TFA dans l'eau potable : existe-t-il un risque pour la santé ?
Peu de données existent concernant les effets du TFA sur la santé humaine, et seuls deux pays européens semblent s’y intéresser. En Allemagne, une valeur sanitaire de 60 μg/L a été fixée, “basée sur une seule étude chronique réalisée sur des animaux… et faite par Solvay”. Ce n’est pas la même approche aux Pays-Bas : “L’agence RIVM (équivalent de l’Anses en France), considère qu’on ne peut pas exclure des effets sur le système immunitaire du TFA comme les autres PFAS qui agissent à des effets bien inférieurs.

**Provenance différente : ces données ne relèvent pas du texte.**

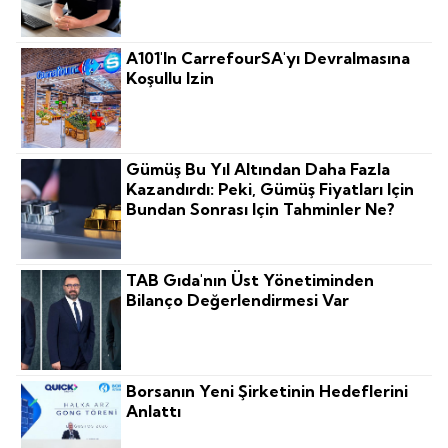
A101'in CarrefourSA'yı Devralmasına
Koşullu Izin
Gümüş Bu Yıl Altından Daha Fazla
Kazandırdı: Peki, Gümüş Fiyatları Için
Bundan Sonrası Için Tahminler Ne?
TAB Gıda'nın Üst Yönetiminden
Bilanço Değerlendirmesi Var
Borsanın Yeni Şirketinin Hedeflerini
Anlattı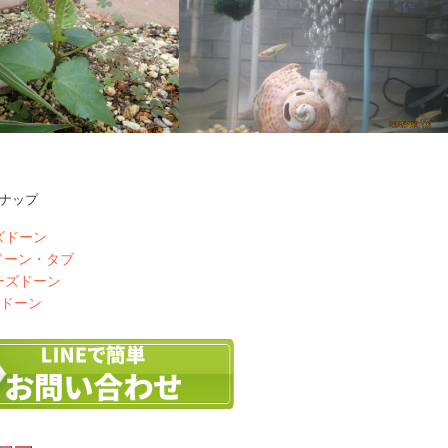
ナップ
うが
二代目レクリスの卵
ズドーン
ドーン・タブ
ーズドーン
ズドーン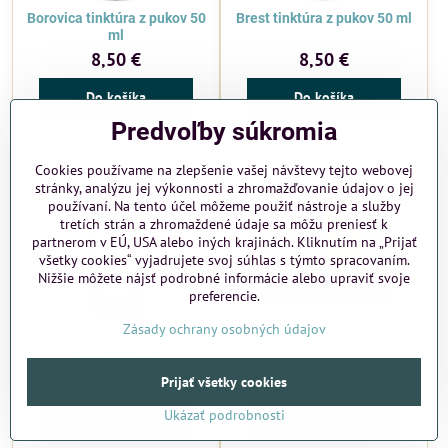
Borovica tinktúra z pukov 50
Brest tinktúra z pukov 50 ml
ml
8,50 €
8,50 €
Do košíka
Do košíka
Predvoľby súkromia
Cookies používame na zlepšenie vašej návštevy tejto webovej
stránky, analýzu jej výkonnosti a zhromažďovanie údajov o jej
používaní. Na tento účel môžeme použiť nástroje a služby
tretích strán a zhromaždené údaje sa môžu preniesť k
partnerom v EÚ, USA alebo iných krajinách. Kliknutím na „Prijať
všetky cookies“ vyjadrujete svoj súhlas s týmto spracovaním.
Nižšie môžete nájsť podrobné informácie alebo upraviť svoje
preferencie.
Zásady ochrany osobných údajov
Breza jahňady tinktúra z
Breza tinktúra z pukov 50 ml
pukov 50 ml
8,50 €
8,50 €
Prijať všetky cookies
Ukázať podrobnosti
Do košíka
Do košíka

Elle a donc fixé une valeur sanitaire maximale à 2,2 μg/L, soit une valeur limite bien en dessous de ce qu’on a pu retrouver dans les deux communes”, détaille la toxicologue. “[Générations Futures] n’a pas trouvé d'élément qui permette de rassurer les habitants, il n’y a pas de risque pour la santé exclut, donc c’est aux autorités d’agir pour réduire cette présence de TFA dans l’eau potable, car il y a trop d’inconnus.” Et pour cause, l’entreprise effectue ses rejets avec l’autorisation de la préfecture, qui fixe une “limite” à 20 kg de TFA/jour.
Un cluster de glioblastomes à Salindres
“Plusieurs cas de glioblastomes survenus à Salindres et Roussin ont été signalés par des médecins à Santé publique France”, rapporte également Pauline Cervan, “dont plusieurs chez des membres de l’usine”. L'agence nationale de santé publique confirme un nombre significativement plus élevé de cancers du cerveau dans ces villes que dans le reste du Gard ou de toute la France et mène une enquête pour trouver une explication. “Ils ont évalué l’hypothèse des radiations, et bien d’autres encore, mais pas celle de l’exposition aux perfluorés… On ne dit pas que les PFAS sont responsables, mais Santé publique France doit mener l’investigation en prenant en compte cette hypothèse”, insiste-t-elle.
Générations Futures demande également à l’Anses d’évaluer l’impact du TFA et de l’acide triflique sur la santé et l’environnement, afin “d’obtenir une position sur la toxicité reproductive du TFA ainsi qu’une valeur sanitaire pour l’eau potable”, et plus généralement, une surveillance accrue de la présence de PFAS dans l’eau potable au niveau national avant 2026.
Ce n'est pas le premier scandale qui éclabousse l'entreprise Solvay qui a déjà reçu des accusations de pollution aux PFAS en Italie et aux États-Unis.